As many Americans have returned home from clubs abroad to play in NWSL this season, including U.S. national team pool members Christen Press, Yael Averbuch, Whitney Engen and Meghan Klingenberg, to name a few, one experienced American abroad comes home only to run her summer soccer camps before returning to Europe, where she has built a successful career, both at the club and international level.
Fiona O’Sullivan grew up in Northern California and played four years at the University of San Francisco. A forward, she was drafted by the Chicago Red Stars in 2010 but went to Europe instead.
“I felt I had better opportunities in Europe—for multiple reasons it was a complete fit,” she said. “I just have seemed to find really good situations so far over in Europe. I really enjoy the culture over there and in terms of playing for my national team; it’s also been a favorable situation—very close. Another thing that has kept me away from the States—one of the main reasons—I have a soccer school that I do in the summer. The U.S. league runs straight through the summer so I’m not really able to do that, but whereas in Sweden, France, England, they have a break where I can go home.”

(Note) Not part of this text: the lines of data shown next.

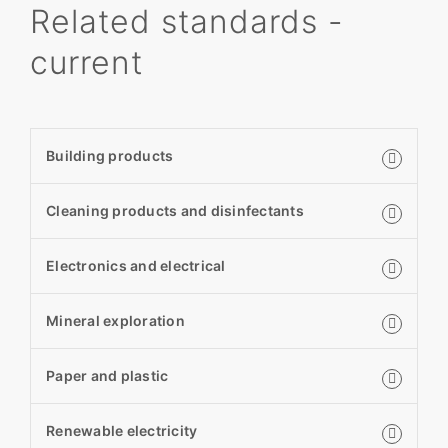
Related standards -
current
Building products
Cleaning products and disinfectants
Electronics and electrical
Mineral exploration
Paper and plastic
Renewable electricity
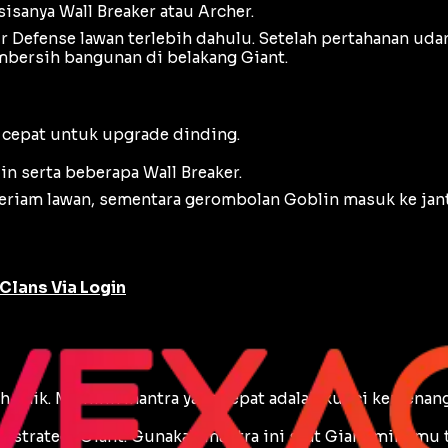
 sisanya Wall Breaker atau Archer.
r Defense
lawan terlebih dahulu. Setelah pertahanan udar
mbersih bangunan di belakang Giant.
 cepat untuk
upgrade
dinding.
n serta beberapa Wall Breaker.
eriam lawan, sementara gerombolan Goblin masuk ke ja
Clans Via Login
h baik. Memilih mantra yang tepat adalah kunci kemenang
n strategi
Giant
. Gunakan mantra ini saat Giant milikmu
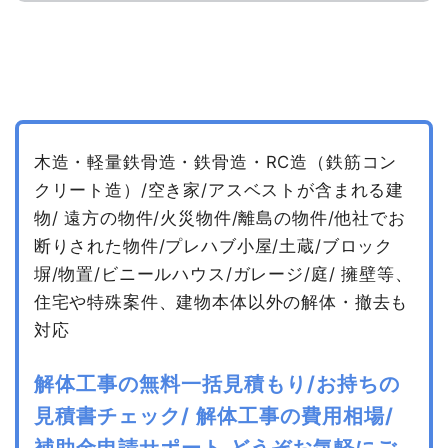
木造・軽量鉄骨造・鉄骨造・RC造（鉄筋コン
クリート造）/空き家/アスベストが含まれる建
物/
遠方の物件/火災物件/離島の物件/他社でお
断りされた物件/プレハブ小屋/土蔵/ブロック
塀/物置/ビニールハウス/ガレージ/庭/
擁壁等、
住宅や特殊案件、建物本体以外の解体・撤去も
対応
解体工事の無料一括見積もり/お持ちの
見積書チェック/
解体工事の費用相場/
補助金申請サポート
どうぞお気軽にご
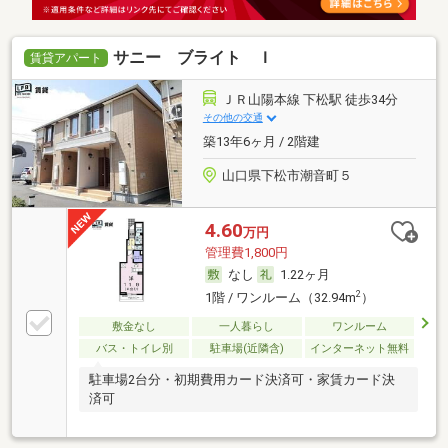
サニー ブライト Ｉ
賃貸アパート
ＪＲ山陽本線 下松駅 徒歩34分
その他の交通
築13年6ヶ月 / 2階建
山口県下松市潮音町５
4.60
万円
管理費1,800円
なし
1.22ヶ月
2
1階 / ワンルーム（32.94m
）
敷金なし
一人暮らし
ワンルーム
バス・トイレ別
駐車場(近隣含)
インターネット無料
駐車場2台分・初期費用カード決済可・家賃カード決
済可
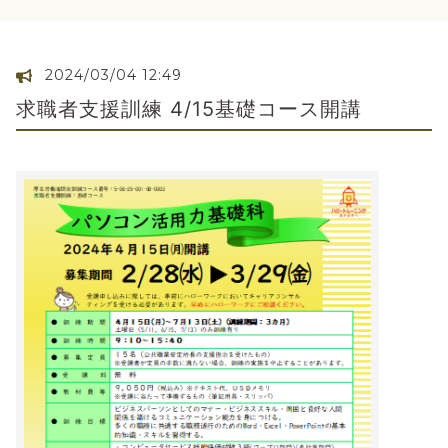
2024/03/04 12:49
求職者支援訓練 4/15基礎コース開講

Since going abroad, the 27-year-old has played professionally for two years in Sweden (AIK and Pitea), then a year in France (ASJ Soyaux) before spending the last two seasons in Germany with Freiburg. Freiburg finished eighth of 12 teams with 7 wins 4 ties and 11 losses in the recently completed 2013-14 Frauen-Bundesliga season. O’Sullivan scored 6 goals with Freiburg, including a hat trick versus BV Cloppenburg in a 7-2 victory. (Also at Freiburg last season were two American defenders: Chioma Igwe, who played collegiately with the University of California and Santa Clara before joining Boston and Chicago in WPS, and Jenista Clark, who played at the University of Minnesota and briefly with Sky Blue FC in WPS before heading to Germany.)
O’Sullivan was happy playing in Germany but will play in her fourth European nation after joining Notts County of the English FAWSL during their summer break.
“It’s been a really great experience, a great city [Freiburg is located in Southwestern Germany, in the legendary Black Forest] and a well-run club,” O’Sullivavn said. “I wish I could have stayed longer but I feel that I got a really good opportunity at Notts County in the English FA.” She signed until the end of the season, “then we’ll discuss after the season is over what I do from there.”
She is joining Notts County this week and will play with Canadian international midfielder Desiree Scott, who last season was such a force with FC Kansas City, and Australian international defender Danielle Brogan, also a mid-season acquisition.
O’Sullivan is involved in the U.S. soccer scene as she returns every summer for her Fiona’s Soccer Camp in Marin County, California, which she started as a 17-year-old, after graduating from high school, and is now in its 11th year. She holds three or four different sessions each summer, with about 60 kids each week.
“I really enjoy spending time with kids, coaching them and sharing what I have learned,” she said. “I feel that I couldn’t have gotten where I am today without my community, who helped coached me, so it’s an element of making sure I continue that teaching environment in the community.”
When asked if she plans on returning to the U.S. to play professionally, O’Sullivan said, “I definitely feel that it could still be an option. It’s a possibility in the future; I’ve stayed in contact with a couple of clubs but we haven’t found a mutually beneficial situation. But I’m not totally ruling it out.”
O’Sullivan is a full international, having joined the Republic of Ireland when former coach Noel King brought the team to Indiana in the summer of 2009 for two months of training ahead of 2011 Women’s World Cup qualifying. She tried out—qualifying through her Irish-born father–and made the team at that time and since then has won over 30 caps with 12 goals.
O’Sullivan has started six of seven 2015 UEFA Women’s World Cup qualifiers to date, with two goals scored. The Irish approach towards their diaspora has been to find a few top quality players rather than to recruit the balance of the team around them (as Greece and Turkey have done in the past): the latter approach would not only break budgets but would take away the focus on developing the youth at home, many of whom play Gaelic football.
Mary Therese McDonald (formerly of the University of Illinois) and Shannon Smyth (formerly of the University of Louisville) are also dual American/Republic of Ireland passport holders who play for Ireland, who sit third in UEFA’s World Cup Qualification Group A with three games left. The Irish are 5 points behind second-place Russia and 13 behind leaders Germany, and have still never qualified for a World Cup. Over the past half-decade, they have been much more competitive than in the past, thanks in part to selective recruitment from their diaspora, such as European league veteran Fiona O’Sullivan.